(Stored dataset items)
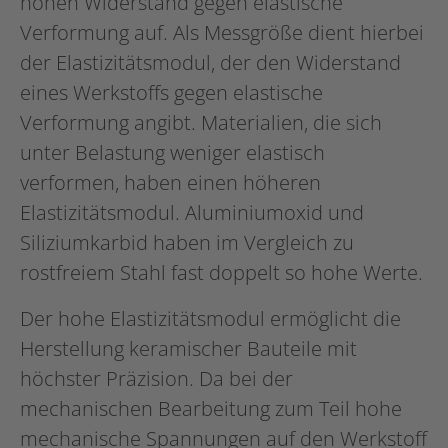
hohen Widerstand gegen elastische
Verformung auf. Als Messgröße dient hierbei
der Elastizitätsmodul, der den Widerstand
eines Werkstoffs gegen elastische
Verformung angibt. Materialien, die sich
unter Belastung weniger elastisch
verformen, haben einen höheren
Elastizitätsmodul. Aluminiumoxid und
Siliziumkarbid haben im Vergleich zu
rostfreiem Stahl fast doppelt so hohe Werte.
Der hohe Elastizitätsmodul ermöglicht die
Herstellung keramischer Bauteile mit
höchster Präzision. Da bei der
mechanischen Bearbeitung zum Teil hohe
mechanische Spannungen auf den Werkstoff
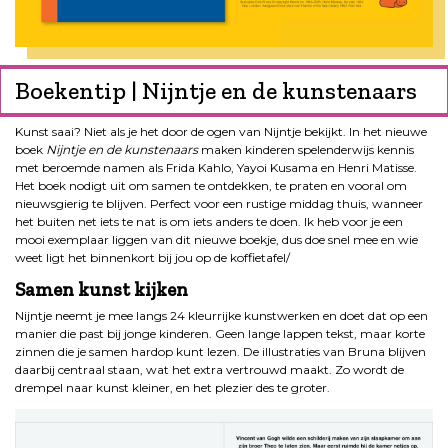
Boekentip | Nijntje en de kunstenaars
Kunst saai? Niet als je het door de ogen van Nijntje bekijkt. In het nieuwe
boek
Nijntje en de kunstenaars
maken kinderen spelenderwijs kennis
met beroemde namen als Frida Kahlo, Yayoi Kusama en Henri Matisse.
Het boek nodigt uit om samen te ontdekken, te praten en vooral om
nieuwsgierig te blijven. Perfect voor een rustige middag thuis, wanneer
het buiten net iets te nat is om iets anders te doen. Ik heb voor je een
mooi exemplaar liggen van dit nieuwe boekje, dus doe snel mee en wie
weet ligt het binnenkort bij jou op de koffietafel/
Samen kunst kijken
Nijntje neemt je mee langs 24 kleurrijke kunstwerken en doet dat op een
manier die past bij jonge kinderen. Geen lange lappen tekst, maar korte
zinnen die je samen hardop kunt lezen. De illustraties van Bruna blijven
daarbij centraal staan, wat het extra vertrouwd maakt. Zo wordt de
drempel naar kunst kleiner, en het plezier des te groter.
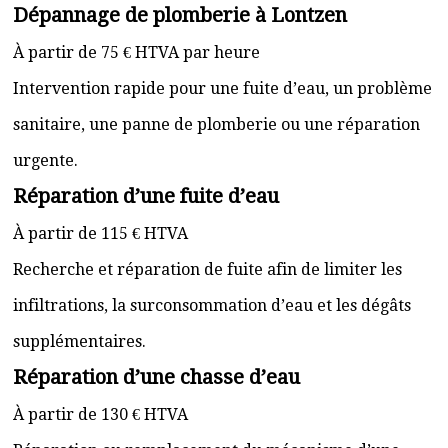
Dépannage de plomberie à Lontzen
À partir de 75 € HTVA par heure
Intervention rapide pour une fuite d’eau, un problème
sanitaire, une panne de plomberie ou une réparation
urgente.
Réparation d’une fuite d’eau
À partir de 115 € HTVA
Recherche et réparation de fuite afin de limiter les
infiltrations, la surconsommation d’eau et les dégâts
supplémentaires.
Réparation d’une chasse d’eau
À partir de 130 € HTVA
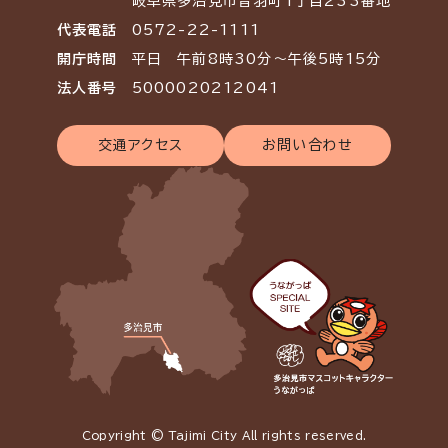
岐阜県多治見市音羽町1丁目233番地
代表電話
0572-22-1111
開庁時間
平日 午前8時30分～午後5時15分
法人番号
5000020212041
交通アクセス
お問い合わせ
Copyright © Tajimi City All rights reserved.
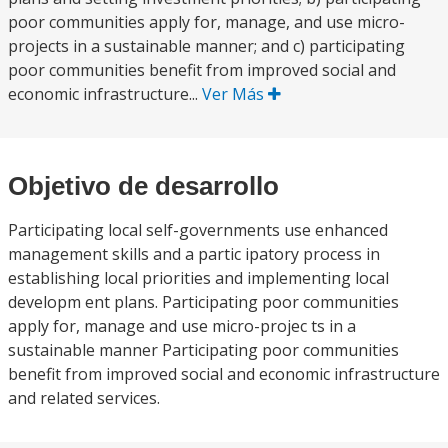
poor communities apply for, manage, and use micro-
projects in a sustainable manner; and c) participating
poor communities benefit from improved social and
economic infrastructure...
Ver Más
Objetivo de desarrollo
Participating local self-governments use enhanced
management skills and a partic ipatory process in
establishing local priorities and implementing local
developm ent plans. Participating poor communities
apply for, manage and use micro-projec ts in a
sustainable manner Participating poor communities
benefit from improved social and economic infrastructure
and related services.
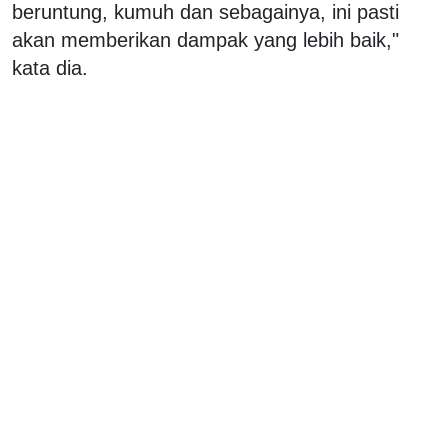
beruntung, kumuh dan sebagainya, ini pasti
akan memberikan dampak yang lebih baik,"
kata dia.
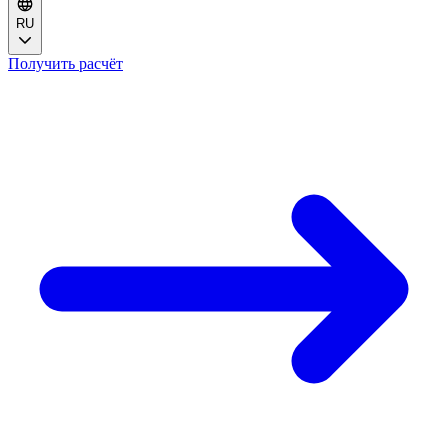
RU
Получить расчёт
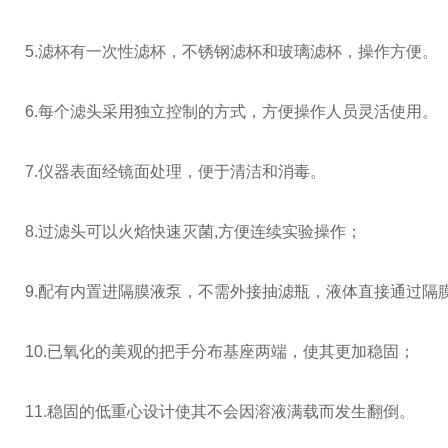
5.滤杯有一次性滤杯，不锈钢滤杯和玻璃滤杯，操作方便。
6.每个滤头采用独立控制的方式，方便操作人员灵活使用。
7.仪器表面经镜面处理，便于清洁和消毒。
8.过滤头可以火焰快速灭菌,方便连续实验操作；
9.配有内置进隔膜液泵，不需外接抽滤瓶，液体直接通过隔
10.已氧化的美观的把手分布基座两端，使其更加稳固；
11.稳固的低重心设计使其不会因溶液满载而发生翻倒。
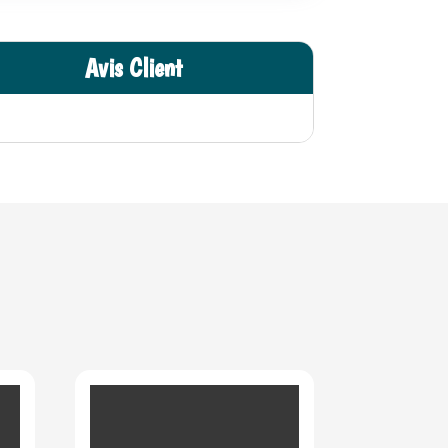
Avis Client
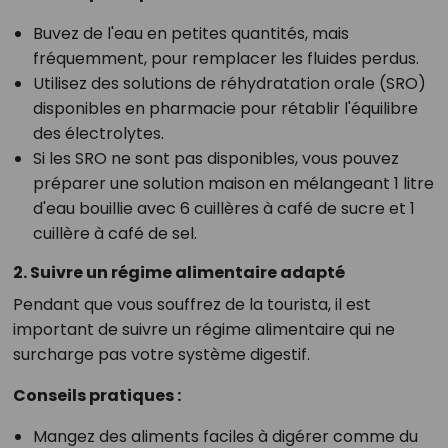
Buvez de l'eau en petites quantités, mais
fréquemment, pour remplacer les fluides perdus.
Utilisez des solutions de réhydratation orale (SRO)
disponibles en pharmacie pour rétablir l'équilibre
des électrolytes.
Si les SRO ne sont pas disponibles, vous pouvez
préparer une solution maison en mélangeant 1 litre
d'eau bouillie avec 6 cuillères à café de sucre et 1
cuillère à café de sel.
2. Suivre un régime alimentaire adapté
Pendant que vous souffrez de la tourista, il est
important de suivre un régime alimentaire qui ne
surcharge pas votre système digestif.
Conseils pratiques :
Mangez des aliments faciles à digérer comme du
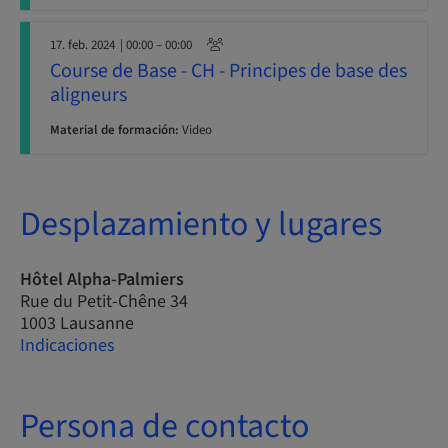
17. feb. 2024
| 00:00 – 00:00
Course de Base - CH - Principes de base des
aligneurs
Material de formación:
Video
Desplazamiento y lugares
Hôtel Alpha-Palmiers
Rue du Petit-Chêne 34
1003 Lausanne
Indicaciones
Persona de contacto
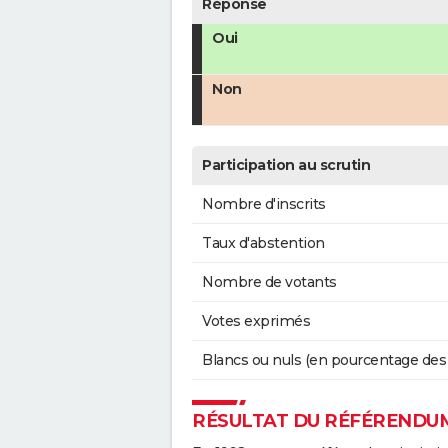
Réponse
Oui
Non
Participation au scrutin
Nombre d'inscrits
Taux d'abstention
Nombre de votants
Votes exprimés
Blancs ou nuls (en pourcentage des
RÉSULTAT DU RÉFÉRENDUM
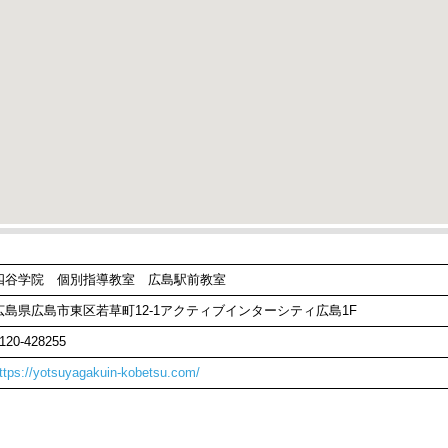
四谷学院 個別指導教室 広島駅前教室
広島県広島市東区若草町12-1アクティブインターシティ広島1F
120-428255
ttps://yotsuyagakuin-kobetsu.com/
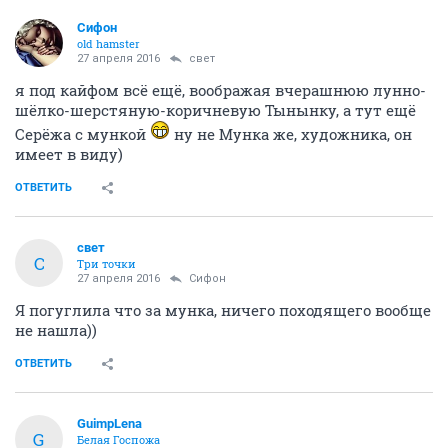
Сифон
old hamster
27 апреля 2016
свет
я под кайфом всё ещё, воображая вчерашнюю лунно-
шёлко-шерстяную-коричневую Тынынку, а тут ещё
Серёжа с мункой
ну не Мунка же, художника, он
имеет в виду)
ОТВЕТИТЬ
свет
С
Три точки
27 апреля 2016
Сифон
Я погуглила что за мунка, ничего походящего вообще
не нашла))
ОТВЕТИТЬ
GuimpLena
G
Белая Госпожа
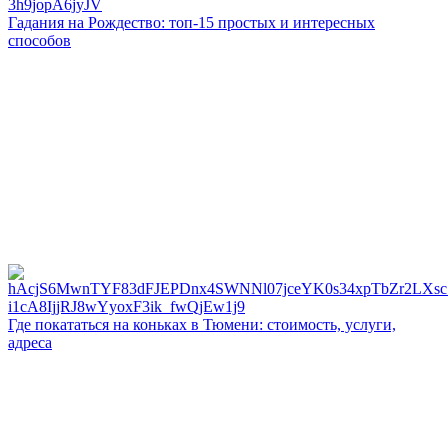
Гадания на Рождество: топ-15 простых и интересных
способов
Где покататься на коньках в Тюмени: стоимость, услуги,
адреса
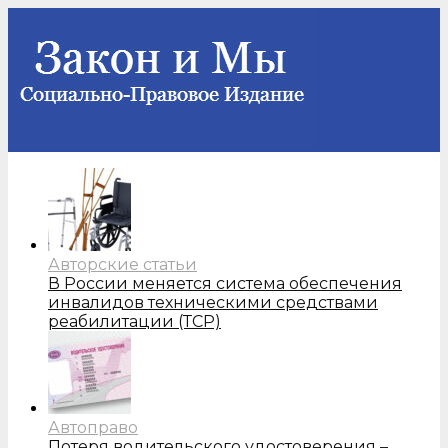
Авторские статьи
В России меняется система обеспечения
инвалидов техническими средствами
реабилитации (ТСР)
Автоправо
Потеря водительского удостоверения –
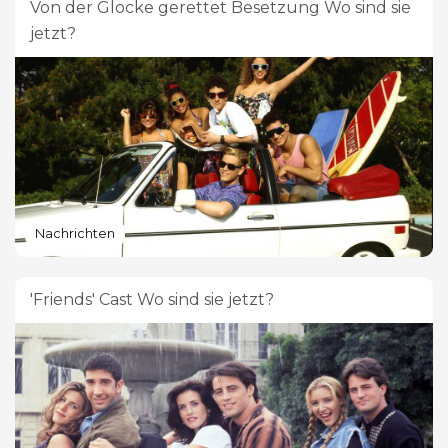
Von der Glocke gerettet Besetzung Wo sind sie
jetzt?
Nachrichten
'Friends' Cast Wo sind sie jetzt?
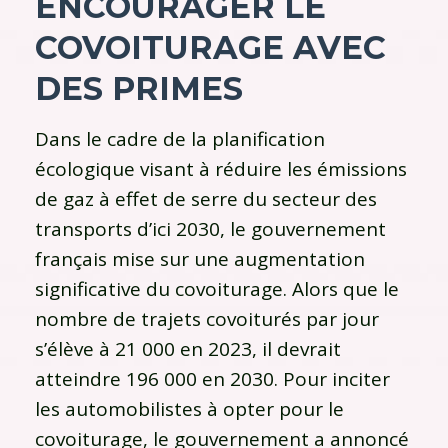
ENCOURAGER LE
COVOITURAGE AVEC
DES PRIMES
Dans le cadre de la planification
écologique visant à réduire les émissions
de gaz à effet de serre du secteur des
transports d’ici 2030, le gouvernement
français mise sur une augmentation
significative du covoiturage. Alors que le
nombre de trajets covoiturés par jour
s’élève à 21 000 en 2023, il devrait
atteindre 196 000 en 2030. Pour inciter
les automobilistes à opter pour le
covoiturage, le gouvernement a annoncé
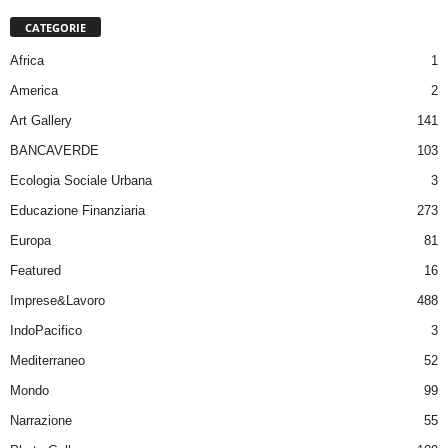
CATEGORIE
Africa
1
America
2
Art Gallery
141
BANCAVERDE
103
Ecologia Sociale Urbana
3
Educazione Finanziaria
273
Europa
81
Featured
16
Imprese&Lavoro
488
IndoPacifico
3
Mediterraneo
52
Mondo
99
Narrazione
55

■ **To do**
Your output should be the lines above from the one that contains "Intervention rapide pour" through the one that contains "poor communities apply", word for word, with pictures left out.

■ **Output for this task**
Intervention rapide pour une fuite d’eau, un problème
sanitaire, une panne de plomberie ou une réparation
urgente.
Réparation d’une fuite d’eau
À partir de 115 € HTVA
Recherche et réparation de fuite afin de limiter les
infiltrations, la surconsommation d’eau et les dégâts
supplémentaires.
Réparation d’une chasse d’eau
À partir de 130 € HTVA
岐阜県多治見市音羽町1丁目233番地
代表電話
0572-22-1111
開庁時間
平日 午前8時30分～午後5時15分
法人番号
5000020212041
交通アクセス
お問い合わせ
Copyright © Tajimi City All rights reserved.
poor communities apply for, manage, and use micro-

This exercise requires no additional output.